DIRECTIONS
This exercise calls for copying every line below that holds the word "ideas".

DATA TO EXAMINE
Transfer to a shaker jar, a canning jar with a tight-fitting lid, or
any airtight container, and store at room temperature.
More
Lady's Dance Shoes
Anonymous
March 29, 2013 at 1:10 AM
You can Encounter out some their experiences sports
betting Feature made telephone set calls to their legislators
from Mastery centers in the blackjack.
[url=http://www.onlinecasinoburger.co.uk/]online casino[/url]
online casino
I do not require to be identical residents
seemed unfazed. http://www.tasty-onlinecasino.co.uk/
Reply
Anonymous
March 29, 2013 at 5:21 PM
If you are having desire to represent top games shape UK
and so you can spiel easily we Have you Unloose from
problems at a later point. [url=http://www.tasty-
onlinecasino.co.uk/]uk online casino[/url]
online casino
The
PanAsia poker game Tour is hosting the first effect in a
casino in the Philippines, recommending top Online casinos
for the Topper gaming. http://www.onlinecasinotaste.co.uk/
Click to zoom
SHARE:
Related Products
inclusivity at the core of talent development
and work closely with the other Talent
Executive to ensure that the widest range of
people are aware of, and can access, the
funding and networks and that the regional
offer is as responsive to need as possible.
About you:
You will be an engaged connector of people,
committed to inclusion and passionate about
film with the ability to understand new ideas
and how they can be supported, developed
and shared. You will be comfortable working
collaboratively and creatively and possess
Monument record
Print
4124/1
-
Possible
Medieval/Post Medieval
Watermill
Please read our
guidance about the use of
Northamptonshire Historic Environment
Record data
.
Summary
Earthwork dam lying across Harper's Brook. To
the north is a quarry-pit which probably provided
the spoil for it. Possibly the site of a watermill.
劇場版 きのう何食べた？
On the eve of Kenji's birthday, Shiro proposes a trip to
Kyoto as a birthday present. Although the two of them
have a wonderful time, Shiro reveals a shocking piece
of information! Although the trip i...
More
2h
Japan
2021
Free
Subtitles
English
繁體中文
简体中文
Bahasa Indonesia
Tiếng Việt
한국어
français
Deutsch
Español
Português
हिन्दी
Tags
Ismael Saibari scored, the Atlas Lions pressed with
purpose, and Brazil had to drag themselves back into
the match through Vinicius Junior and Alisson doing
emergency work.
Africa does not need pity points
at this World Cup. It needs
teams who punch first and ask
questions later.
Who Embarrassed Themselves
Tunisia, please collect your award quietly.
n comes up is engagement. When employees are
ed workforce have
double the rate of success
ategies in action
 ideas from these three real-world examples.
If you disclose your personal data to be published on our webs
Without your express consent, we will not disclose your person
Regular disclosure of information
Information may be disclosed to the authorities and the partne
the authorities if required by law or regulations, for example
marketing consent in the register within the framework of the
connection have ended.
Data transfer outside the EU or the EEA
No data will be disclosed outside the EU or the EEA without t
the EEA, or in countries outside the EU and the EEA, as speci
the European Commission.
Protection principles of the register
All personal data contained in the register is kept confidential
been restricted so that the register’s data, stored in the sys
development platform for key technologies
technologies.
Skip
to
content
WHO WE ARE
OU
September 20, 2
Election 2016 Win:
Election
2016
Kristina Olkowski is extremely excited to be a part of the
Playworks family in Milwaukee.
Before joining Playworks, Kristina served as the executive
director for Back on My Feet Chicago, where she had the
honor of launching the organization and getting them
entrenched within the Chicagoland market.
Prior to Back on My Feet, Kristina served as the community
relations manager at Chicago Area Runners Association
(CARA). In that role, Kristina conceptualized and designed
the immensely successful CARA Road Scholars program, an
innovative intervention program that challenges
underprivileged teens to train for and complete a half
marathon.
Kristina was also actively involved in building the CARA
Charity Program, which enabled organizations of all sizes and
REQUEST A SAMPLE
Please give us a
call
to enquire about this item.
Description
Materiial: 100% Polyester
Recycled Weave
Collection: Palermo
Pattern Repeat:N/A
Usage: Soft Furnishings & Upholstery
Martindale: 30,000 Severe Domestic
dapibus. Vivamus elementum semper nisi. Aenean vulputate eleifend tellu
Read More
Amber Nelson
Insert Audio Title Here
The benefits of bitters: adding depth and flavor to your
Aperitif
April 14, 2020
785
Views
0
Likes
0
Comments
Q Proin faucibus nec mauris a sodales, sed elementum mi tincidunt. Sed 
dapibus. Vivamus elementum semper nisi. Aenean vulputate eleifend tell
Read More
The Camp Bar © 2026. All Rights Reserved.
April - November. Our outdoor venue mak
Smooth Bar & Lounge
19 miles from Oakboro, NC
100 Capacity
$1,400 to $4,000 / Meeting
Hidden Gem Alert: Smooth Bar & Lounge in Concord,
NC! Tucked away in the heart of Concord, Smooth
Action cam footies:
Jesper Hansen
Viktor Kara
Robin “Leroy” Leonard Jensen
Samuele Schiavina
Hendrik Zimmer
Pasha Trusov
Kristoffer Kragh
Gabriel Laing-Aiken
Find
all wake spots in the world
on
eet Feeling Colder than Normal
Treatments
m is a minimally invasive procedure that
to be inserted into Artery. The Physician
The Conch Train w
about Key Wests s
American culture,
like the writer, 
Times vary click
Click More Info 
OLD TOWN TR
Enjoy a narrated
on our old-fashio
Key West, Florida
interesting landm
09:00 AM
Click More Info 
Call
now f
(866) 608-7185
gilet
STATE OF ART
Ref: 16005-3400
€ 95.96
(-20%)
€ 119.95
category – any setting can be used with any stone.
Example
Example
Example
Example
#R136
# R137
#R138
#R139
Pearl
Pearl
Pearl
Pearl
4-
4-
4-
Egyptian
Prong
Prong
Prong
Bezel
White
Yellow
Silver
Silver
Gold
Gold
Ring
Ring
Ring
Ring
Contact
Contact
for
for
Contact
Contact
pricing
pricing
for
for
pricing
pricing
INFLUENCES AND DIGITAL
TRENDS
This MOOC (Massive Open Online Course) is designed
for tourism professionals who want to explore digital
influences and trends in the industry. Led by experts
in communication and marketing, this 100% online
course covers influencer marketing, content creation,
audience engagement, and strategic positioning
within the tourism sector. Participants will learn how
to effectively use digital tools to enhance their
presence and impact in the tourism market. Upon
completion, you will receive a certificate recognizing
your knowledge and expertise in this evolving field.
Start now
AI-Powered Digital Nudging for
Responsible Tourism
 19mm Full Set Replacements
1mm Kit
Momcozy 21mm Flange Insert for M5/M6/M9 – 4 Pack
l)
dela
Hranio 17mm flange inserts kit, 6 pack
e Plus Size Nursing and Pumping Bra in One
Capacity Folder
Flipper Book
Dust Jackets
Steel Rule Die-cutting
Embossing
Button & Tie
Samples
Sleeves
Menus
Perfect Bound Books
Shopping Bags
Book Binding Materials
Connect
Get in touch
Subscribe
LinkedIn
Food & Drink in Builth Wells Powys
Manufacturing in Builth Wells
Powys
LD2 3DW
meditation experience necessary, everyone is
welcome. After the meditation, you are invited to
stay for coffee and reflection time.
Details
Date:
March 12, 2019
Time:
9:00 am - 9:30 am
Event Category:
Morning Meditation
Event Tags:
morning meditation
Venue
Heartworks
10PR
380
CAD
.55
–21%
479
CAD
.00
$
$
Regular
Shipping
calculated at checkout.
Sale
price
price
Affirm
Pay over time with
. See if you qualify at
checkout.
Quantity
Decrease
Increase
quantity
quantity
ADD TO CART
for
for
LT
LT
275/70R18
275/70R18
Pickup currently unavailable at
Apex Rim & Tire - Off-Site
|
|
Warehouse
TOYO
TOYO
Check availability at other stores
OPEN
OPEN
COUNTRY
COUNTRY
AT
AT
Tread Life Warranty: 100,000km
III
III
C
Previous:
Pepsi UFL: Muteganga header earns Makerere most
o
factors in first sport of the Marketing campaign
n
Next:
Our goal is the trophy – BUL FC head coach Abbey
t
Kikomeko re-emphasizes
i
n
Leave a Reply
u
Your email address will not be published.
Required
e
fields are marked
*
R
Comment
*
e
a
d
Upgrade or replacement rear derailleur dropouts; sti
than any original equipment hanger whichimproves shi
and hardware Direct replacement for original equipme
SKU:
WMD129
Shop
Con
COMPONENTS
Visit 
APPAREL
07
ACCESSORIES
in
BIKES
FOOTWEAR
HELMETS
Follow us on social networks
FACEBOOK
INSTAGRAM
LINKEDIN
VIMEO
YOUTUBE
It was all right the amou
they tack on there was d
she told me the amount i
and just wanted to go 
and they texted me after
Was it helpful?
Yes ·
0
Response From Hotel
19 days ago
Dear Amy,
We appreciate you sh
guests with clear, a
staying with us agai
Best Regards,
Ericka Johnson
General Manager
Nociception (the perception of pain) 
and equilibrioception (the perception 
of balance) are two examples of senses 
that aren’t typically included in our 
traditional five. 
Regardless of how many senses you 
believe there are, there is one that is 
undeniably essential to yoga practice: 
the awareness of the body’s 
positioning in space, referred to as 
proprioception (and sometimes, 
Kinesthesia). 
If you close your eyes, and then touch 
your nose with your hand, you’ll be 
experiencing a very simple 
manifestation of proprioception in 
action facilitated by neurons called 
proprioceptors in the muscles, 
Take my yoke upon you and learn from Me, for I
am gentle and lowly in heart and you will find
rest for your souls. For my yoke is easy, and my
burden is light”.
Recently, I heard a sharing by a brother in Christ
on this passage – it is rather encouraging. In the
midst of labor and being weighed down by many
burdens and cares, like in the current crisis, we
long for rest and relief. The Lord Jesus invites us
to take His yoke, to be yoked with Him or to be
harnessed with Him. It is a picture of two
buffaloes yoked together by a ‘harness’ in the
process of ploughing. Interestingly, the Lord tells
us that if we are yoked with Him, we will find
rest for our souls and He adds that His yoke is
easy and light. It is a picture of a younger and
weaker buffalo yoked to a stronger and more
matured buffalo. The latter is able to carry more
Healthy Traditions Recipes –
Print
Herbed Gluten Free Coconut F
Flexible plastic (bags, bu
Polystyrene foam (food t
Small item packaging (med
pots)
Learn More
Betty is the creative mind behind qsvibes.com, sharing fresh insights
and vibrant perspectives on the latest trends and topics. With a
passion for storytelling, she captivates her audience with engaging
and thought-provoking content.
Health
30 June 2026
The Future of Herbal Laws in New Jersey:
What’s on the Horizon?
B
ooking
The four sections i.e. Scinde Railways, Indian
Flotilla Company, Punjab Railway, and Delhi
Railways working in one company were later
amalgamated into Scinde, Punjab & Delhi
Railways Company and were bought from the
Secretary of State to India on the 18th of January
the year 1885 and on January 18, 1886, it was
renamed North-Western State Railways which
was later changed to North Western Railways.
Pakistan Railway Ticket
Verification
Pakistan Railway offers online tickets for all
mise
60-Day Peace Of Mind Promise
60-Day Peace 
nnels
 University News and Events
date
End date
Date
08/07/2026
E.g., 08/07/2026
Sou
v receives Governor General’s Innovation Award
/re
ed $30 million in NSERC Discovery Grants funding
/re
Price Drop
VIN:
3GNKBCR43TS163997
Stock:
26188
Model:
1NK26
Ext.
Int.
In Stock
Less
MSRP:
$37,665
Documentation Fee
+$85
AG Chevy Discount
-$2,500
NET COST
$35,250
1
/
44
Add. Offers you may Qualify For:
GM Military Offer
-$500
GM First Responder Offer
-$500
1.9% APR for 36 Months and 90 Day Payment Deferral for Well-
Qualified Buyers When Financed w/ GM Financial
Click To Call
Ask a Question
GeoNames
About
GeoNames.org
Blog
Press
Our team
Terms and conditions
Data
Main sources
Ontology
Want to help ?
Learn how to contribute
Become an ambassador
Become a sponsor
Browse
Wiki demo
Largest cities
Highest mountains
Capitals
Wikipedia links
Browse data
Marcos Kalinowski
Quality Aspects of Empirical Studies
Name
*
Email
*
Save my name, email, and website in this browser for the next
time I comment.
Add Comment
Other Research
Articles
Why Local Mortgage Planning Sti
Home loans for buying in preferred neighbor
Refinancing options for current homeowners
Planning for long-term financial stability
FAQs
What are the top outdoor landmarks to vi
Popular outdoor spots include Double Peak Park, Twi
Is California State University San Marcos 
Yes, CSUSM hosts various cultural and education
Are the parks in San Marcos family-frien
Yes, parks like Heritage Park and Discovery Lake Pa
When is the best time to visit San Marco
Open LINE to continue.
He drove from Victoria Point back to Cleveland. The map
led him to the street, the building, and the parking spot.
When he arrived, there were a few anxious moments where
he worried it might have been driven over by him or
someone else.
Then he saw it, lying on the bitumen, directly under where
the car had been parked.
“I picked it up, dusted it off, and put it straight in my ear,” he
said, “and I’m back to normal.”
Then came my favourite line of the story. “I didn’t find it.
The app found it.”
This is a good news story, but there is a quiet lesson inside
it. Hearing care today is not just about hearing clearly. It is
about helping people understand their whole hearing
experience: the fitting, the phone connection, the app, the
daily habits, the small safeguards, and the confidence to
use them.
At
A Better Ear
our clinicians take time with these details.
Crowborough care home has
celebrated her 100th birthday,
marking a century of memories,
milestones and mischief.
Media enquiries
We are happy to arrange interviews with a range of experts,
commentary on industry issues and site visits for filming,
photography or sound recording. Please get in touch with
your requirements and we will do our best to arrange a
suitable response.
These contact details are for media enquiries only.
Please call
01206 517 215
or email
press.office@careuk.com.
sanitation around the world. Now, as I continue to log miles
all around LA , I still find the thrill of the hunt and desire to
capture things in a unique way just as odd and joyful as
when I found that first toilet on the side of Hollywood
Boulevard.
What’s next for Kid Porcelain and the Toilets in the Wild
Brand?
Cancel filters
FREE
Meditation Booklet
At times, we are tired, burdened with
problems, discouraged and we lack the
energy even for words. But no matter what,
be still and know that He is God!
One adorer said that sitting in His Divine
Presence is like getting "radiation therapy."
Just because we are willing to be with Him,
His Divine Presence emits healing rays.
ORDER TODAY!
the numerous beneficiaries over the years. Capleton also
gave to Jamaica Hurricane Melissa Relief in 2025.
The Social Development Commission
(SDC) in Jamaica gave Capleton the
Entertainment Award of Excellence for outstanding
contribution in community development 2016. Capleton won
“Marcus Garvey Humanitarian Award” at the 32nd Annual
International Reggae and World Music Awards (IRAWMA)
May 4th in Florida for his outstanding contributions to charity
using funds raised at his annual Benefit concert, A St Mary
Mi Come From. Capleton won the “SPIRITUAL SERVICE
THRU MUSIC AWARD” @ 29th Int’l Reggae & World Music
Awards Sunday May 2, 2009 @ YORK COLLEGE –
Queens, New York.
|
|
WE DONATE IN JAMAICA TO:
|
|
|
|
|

RESPONSE AREA
film with the ability to understand new ideas
 ideas from these three real-world examples.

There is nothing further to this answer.